Mercure, au plomb et au BPA
Le volet périnatal du plan national de biosurveillance, conduit auprès de femmes et de leurs nouveau-nés inclus en 2011 au moment de l’accouchement, a également apporté des données sur l’exposition des femmes enceintes et de leurs enfants à naître à des polluants de l’environnement. L’ensemble des contaminants n’est pas encore évalué, mais les premiers résultats montrent des expositions au plomb, au mercure et au bisphénol A (BPA) en diminution, comparativement à celles observées dans des études antérieures et dans d’autres pays, notamment européens (2). De nouvelles données concernant l’exposition des femmes enceintes et de leur enfant in utero aux autres métaux, aux phtalates, aux pesticides et aux composés polybromés et perfluorés seront bientôt disponibles.

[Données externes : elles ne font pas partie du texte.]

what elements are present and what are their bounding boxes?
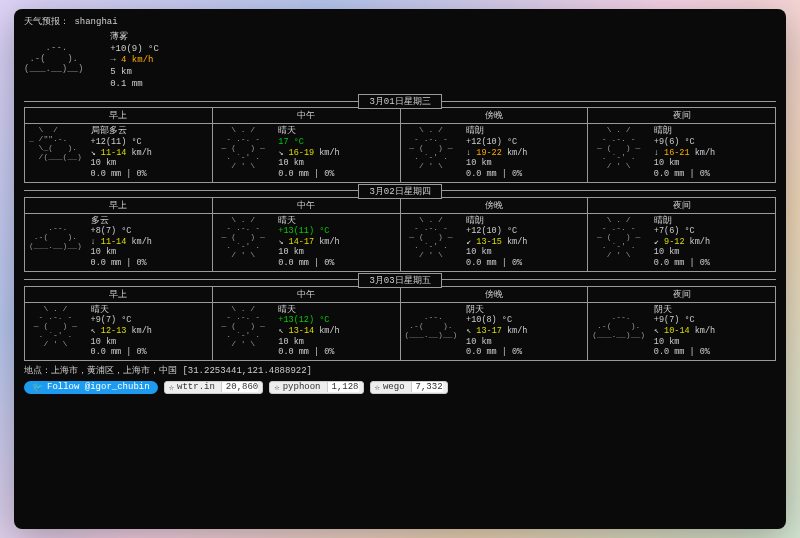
- temp: +12(10) °C: [466, 137, 527, 148]
- forecast-cell: \ . / - .-. - ― ( ) ― . `-' . / ' \ 晴天+9…: [24, 303, 212, 361]
- forecast-cell: .--. .-( ). (___.__)__)阴天+9(7) °C↖ 10-14…: [587, 303, 776, 361]
- vis: 10 km: [91, 337, 152, 348]
- cond: 阴天: [466, 305, 527, 316]
- weather-icon: .--. .-( ). (___.__)__): [592, 305, 650, 358]
- weather-icon: \ . / - .-. - ― ( ) ― . `-' . / ' \: [405, 216, 463, 269]
- temp: +9(7) °C: [654, 315, 715, 326]
- vis: 10 km: [654, 158, 715, 169]
- prec: 0.0 mm | 0%: [91, 347, 152, 358]
- day-date: 3月03日星期五: [358, 273, 441, 288]
- wind: ↖ 12-13 km/h: [91, 326, 152, 337]
- cell-info: 阴天+9(7) °C↖ 10-14 km/h10 km0.0 mm | 0%: [654, 305, 715, 358]
- cond: 晴天: [278, 126, 339, 137]
- temp: +13(12) °C: [278, 315, 339, 326]
- cond: 晴天: [91, 305, 152, 316]
- prec: 0.0 mm | 0%: [91, 169, 152, 180]
- temp: +10(8) °C: [466, 315, 527, 326]
- wind: ↘ 16-19 km/h: [278, 148, 339, 159]
- cell-info: 晴朗+9(6) °C↓ 16-21 km/h10 km0.0 mm | 0%: [654, 126, 715, 179]
- cond: 晴朗: [466, 216, 527, 227]
- wind: ↖ 13-14 km/h: [278, 326, 339, 337]
- prec: 0.0 mm | 0%: [466, 169, 527, 180]
- prec: 0.0 mm | 0%: [278, 258, 339, 269]
- cond: 阴天: [654, 305, 715, 316]
- prec: 0.0 mm | 0%: [466, 258, 527, 269]
- github-badge[interactable]: ☆wego7,332: [370, 381, 448, 394]
- badge-count: 7,332: [411, 382, 443, 392]
- vis: 10 km: [278, 158, 339, 169]
- follow-label: Follow @igor_chubin: [47, 382, 150, 392]
- prec: 0.0 mm | 0%: [278, 169, 339, 180]
- day-date: 3月02日星期四: [358, 184, 441, 199]
- vis: 10 km: [466, 337, 527, 348]
- temp: +9(6) °C: [654, 137, 715, 148]
- wind: ↙ 9-12 km/h: [654, 237, 710, 248]
- twitter-icon: 🐦: [32, 382, 43, 393]
- day-header: 3月03日星期五: [24, 273, 776, 286]
- github-badge[interactable]: ☆wttr.in20,860: [164, 381, 264, 394]
- github-badge[interactable]: ☆pyphoon1,128: [269, 381, 363, 394]
- weather-icon: \ . / - .-. - ― ( ) ― . `-' . / ' \: [405, 126, 463, 179]
- forecast-cell: .--. .-( ). (___.__)__)多云+8(7) °C↓ 11-14…: [24, 214, 212, 272]
- cell-info: 晴天+9(7) °C↖ 12-13 km/h10 km0.0 mm | 0%: [91, 305, 152, 358]
- forecast-cell: \ . / - .-. - ― ( ) ― . `-' . / ' \ 晴天+1…: [212, 303, 400, 361]
- temp: 17 °C: [278, 137, 339, 148]
- period-label: 早上: [24, 107, 212, 124]
- day-date: 3月01日星期三: [358, 94, 441, 109]
- badge-name: wttr.in: [177, 382, 215, 392]
- period-label: 傍晚: [400, 197, 588, 214]
- cell-info: 晴朗+12(10) °C↙ 13-15 km/h10 km0.0 mm | 0%: [466, 216, 527, 269]
- weather-icon: .--. .-( ). (___.__)__): [405, 305, 463, 358]
- period-label: 夜间: [587, 107, 776, 124]
- vis: 10 km: [91, 158, 152, 169]
- vis: 10 km: [466, 247, 527, 258]
- vis: 10 km: [278, 247, 339, 258]
- current-info: 薄雾 +10(9) °C → 4 km/h 5 km 0.1 mm: [110, 32, 159, 90]
- weather-icon: \ . / - .-. - ― ( ) ― . `-' . / ' \: [592, 126, 650, 179]
- wind: ↓ 11-14 km/h: [91, 237, 152, 248]
- period-label: 中午: [212, 286, 400, 303]
- current-prec: 0.1 mm: [110, 79, 159, 91]
- period-label: 傍晚: [400, 286, 588, 303]
- prec: 0.0 mm | 0%: [654, 347, 715, 358]
- badge-count: 1,128: [327, 382, 359, 392]
- cond: 局部多云: [91, 126, 152, 137]
- day-header: 3月01日星期三: [24, 94, 776, 107]
- temp: +7(6) °C: [654, 226, 710, 237]
- temp: +9(7) °C: [91, 315, 152, 326]
- temp: +12(10) °C: [466, 226, 527, 237]
- location-line: 地点：上海市，黄浦区，上海市，中国 [31.2253441,121.488892…: [24, 364, 776, 377]
- forecast-cell: \ / _ /"".-. \_( ). /(___(__) 局部多云+12(11…: [24, 124, 212, 182]
- forecast-cell: \ . / - .-. - ― ( ) ― . `-' . / ' \ 晴朗+1…: [400, 124, 588, 182]
- cell-info: 局部多云+12(11) °C↘ 11-14 km/h10 km0.0 mm | …: [91, 126, 152, 179]
- cond: 多云: [91, 216, 152, 227]
- period-label: 早上: [24, 197, 212, 214]
- current-temp: +10(9) °C: [110, 44, 159, 56]
- badge-name: wego: [383, 382, 405, 392]
- weather-icon: \ . / - .-. - ― ( ) ― . `-' . / ' \: [29, 305, 87, 358]
- wind-dir: →: [110, 55, 115, 65]
- current-wind: 4 km/h: [121, 55, 153, 65]
- weather-icon: \ . / - .-. - ― ( ) ― . `-' . / ' \: [592, 216, 650, 269]
- current-weather: .--. .-( ). (___.__)__) 薄雾 +10(9) °C → 4…: [24, 32, 776, 90]
- cond: 晴天: [278, 216, 339, 227]
- cond: 晴朗: [654, 126, 715, 137]
- star-icon: ☆: [169, 382, 174, 393]
- forecast-cell: \ . / - .-. - ― ( ) ― . `-' . / ' \ 晴朗+7…: [587, 214, 776, 272]
- wind: ↘ 11-14 km/h: [91, 148, 152, 159]
- temp: +13(11) °C: [278, 226, 339, 237]
- cond: 晴天: [278, 305, 339, 316]
- wind: ↙ 13-15 km/h: [466, 237, 527, 248]
- vis: 10 km: [654, 247, 710, 258]
- prec: 0.0 mm | 0%: [278, 347, 339, 358]
- follow-button[interactable]: 🐦 Follow @igor_chubin: [24, 381, 158, 394]
- star-icon: ☆: [274, 382, 279, 393]
- header-line: 天气预报： shanghai: [24, 15, 776, 28]
- cond: 晴朗: [654, 216, 710, 227]
- day-header: 3月02日星期四: [24, 184, 776, 197]
- forecast-cell: \ . / - .-. - ― ( ) ― . `-' . / ' \ 晴天17…: [212, 124, 400, 182]
- current-cond: 薄雾: [110, 32, 159, 44]
- period-label: 中午: [212, 197, 400, 214]
- cell-info: 晴朗+12(10) °C↓ 19-22 km/h10 km0.0 mm | 0%: [466, 126, 527, 179]
- period-label: 夜间: [587, 286, 776, 303]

Environnement et santé respiratoire
Dans le domaine de la relation entre santé et environnement, les premiers résultats sur la contamination des logements par des micro-organismes viennent d’être publiés (3). Grâce aux 3 000 capteurs à poussières qui ont été déposés dans les chambres des enfants au cours des deux premiers mois de leur vie, les micro-organismes recueillis (acariens, moisissures) ont été analysés afin d’évaluer leur influence sur la santé ultérieure, notamment respiratoire.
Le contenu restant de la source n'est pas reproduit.